I applied for a job. It’s a very formal process, isn’t it; reviewing and tailoring your CV and sculpting a corking covering letter that really sells your skills and attributes to the role and company. This is my second go, I applied to something else earlier in the summer but the role was withdrawn before interview.
I went for the interview feeling upbeat and positive. I really enjoyed it all, relishing the chat about the trade and talking through campaigns and challenges.
Today I got the email saying sorry, they’d chosen someone else. Instead of feeling rejected – quite a common sentiment this year – I felt very positive. It was extraordinary. I felt a very strong ‘not-right-ness’. I know I have worked with words for years, and that’s not a proper word, but it does sum up the feeling perfectly. I wasn’t right for the position and I wasn’t right for the company – and they clearly felt the same. And do you know what, that’s absolutely fine.
I’d been approached earlier in the day with another possible opportunity, so perhaps I received the later news better as I’d been buoyed up by this, I don’t know.

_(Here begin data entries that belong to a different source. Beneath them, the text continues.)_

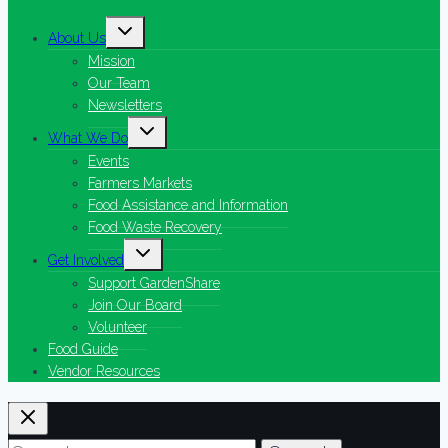
Toggle
About Us
child
menu
Mission
Our Team
Newsletters
Toggle
What We Do
child
menu
Events
Farmers Markets
Food Assistance and Information
Food Waste Recovery
Toggle
Get Involved
child
menu
Support GardenShare
Join Our Board
Volunteer
Food Guide
Vendor Resources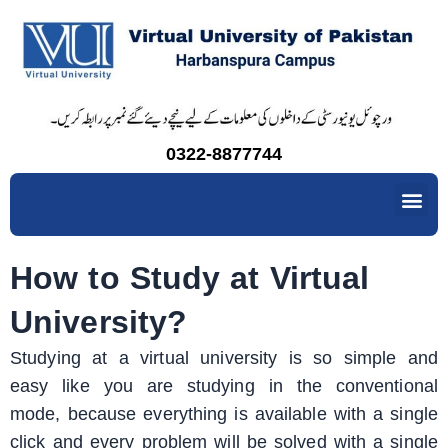
Skip
to
content
0322-8877744
Me
How to Study at Virtual
University?
Studying at a virtual university is so simple and
easy like you are studying in the conventional
mode, because everything is available with a single
click and every problem will be solved with a single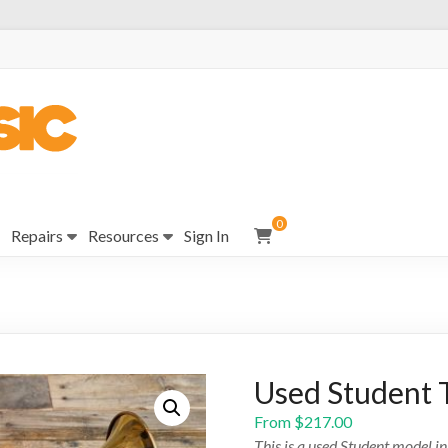
0
Repairs
Resources
Sign In
Used Student 
From
$
217.00
This is a used Student model i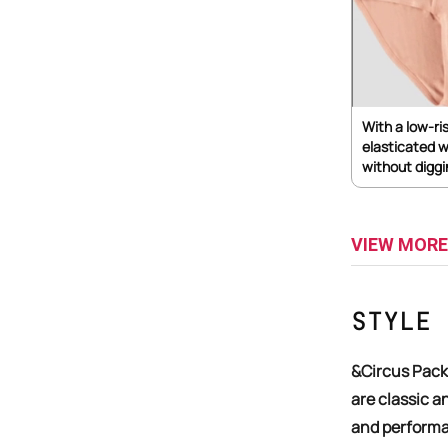
With a low-ri
elasticated w
without diggi
VIEW MORE
Style 
&Circus Pack of 3 Architect, Herringbone, & Onyx Men's trunks
are classic an
and performa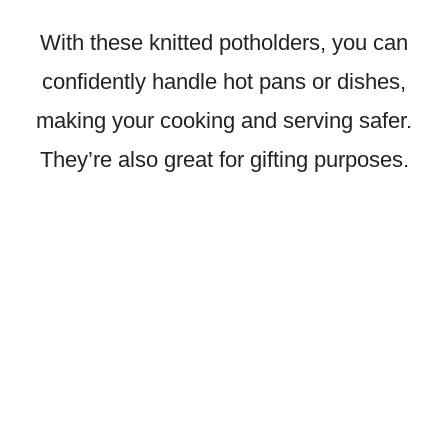
With these knitted potholders, you can
confidently handle hot pans or dishes,
making your cooking and serving safer.
They’re also great for gifting purposes.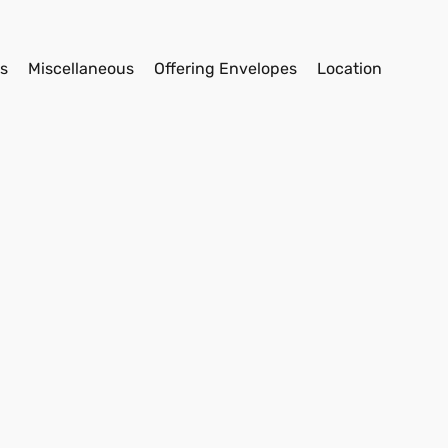
s
Miscellaneous
Offering Envelopes
Location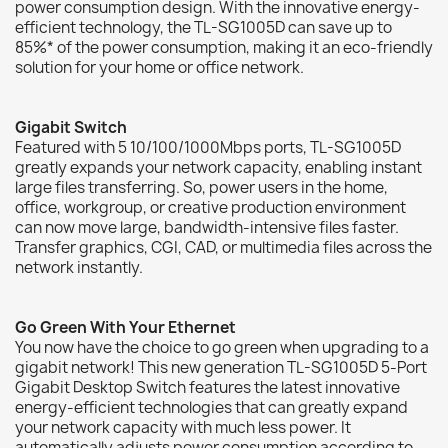
power consumption design. With the innovative energy-
efficient technology, the TL-SG1005D can save up to
85%* of the power consumption, making it an eco-friendly
solution for your home or office network.
Gigabit Switch
Featured with 5 10/100/1000Mbps ports, TL-SG1005D
greatly expands your network capacity, enabling instant
large files transferring. So, power users in the home,
office, workgroup, or creative production environment
can now move large, bandwidth-intensive files faster.
Transfer graphics, CGI, CAD, or multimedia files across the
network instantly.
Go Green With Your Ethernet
You now have the choice to go green when upgrading to a
gigabit network! This new generation TL-SG1005D 5-Port
Gigabit Desktop Switch features the latest innovative
energy-efficient technologies that can greatly expand
your network capacity with much less power. It
automatically adjusts power consumption according to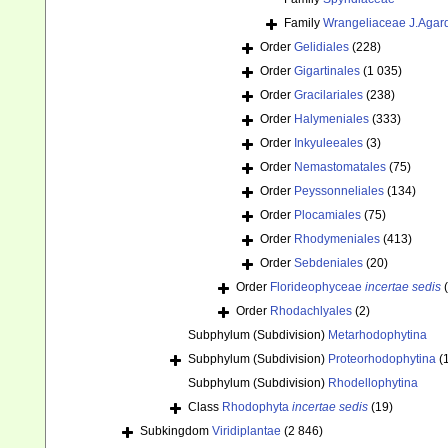
Family
Wrangeliaceae J.Agar
Order
Gelidiales
(228)
Order
Gigartinales
(1 035)
Order
Gracilariales
(238)
Order
Halymeniales
(333)
Order
Inkyuleeales
(3)
Order
Nemastomatales
(75)
Order
Peyssonneliales
(134)
Order
Plocamiales
(75)
Order
Rhodymeniales
(413)
Order
Sebdeniales
(20)
Order
Florideophyceae
incertae sedis
Order
Rhodachlyales
(2)
Subphylum (Subdivision)
Metarhodophytina
Subphylum (Subdivision)
Proteorhodophytina
(
Subphylum (Subdivision)
Rhodellophytina
Class
Rhodophyta
incertae sedis
(19)
Subkingdom
Viridiplantae
(2 846)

I remember very clearly the feelings of rejection in the publishing workplace. When we’d bust a gut to put together a pitch, line up in beauty parades or design stunts to win new business – and then for whatever reason the author and their agent decided our offer wasn’t right, the territories were wrong or that they simply preferred a competitor’s team. Although being turned down didn’t get any easier, I did learn that perhaps the particular publishing house and team might not always be the best fit for that book or that author – and as children’s publishing is swings and roundabouts we’d win another pitch another time, and perhaps work with the chosen author on another book. There was always another opportunity around the corner.
So I know that if you or I apply for something, and don’t get it, we need to remember it might just be a case of not-rightness too.
The ten year old footballing son’s reaction to the news? ‘Don’t worry mum you’ll get another job.’ A good lad to have on my team.